Frog-eye salad is delicious even though the name doesn’t sound very appetizing… Try this recipe for a Utah classic that will always be a crowd-pleaser.
- 1 cup acini di pepe pasta or pastina pasta
- 1 can (20 oz.) pineapple tidbits in juice (not syrup), drained, reserve juice
- 1 can (20 oz.) crushed pineapple juice, drained, reserve the juice
- 1 large egg
- 1/2 tablespoon salt
- 1/2 cup white sugar
- 1/2 tablespoon freshly squeezed lemon juice
- 2 cans (15 oz. ea) mandarin oranges in juice
- 1 container (8 oz.) frozen whipped topping, completely thawed
- Cook pasta according to package directions. Drain and rinse pasta in cold water then place in large bowl in refrigerator.

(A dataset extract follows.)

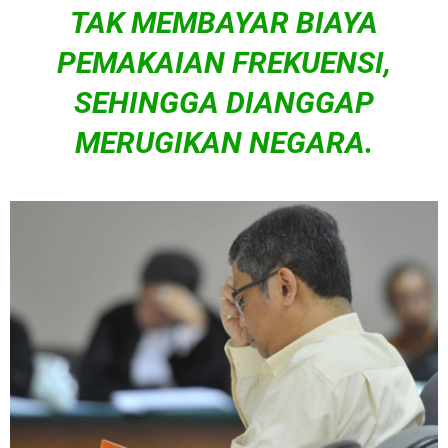
TAK MEMBAYAR BIAYA
PEMAKAIAN FREKUENSI,
SEHINGGA DIANGGAP
MERUGIKAN
NEGARA.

- Drain pineapple tidbits for 1 cup of pineapple juice.
- Remove 1 tablespoon pineapple juice and pour into small bowl. Pour remaining pineapple juice into medium pot, set over medium heat.
- Whisk in egg. Add flour and reserved tablespoon of pineapple juice together and whisk with fork until smooth. Add to egg and pineapple mixture. Add salt and white sugar.
- Cook over medium heat until mixture has thickened. Stir occasionally for 10 min. Remove pot from heat. Stir in lemon juice and cool in refrigerator for approximately 30 min.
- Pour pasta in and return bowl to refrigerator until everything is completely chilled.
- Open cans and drain mandarin oranges, crushed pineapple, and pineapple tidbits.
- Add fruit to cooled pasta mixture and stir.
- Gently add thawed whipped topping unit all ingredients are combined. Cover and refrigerate overnight.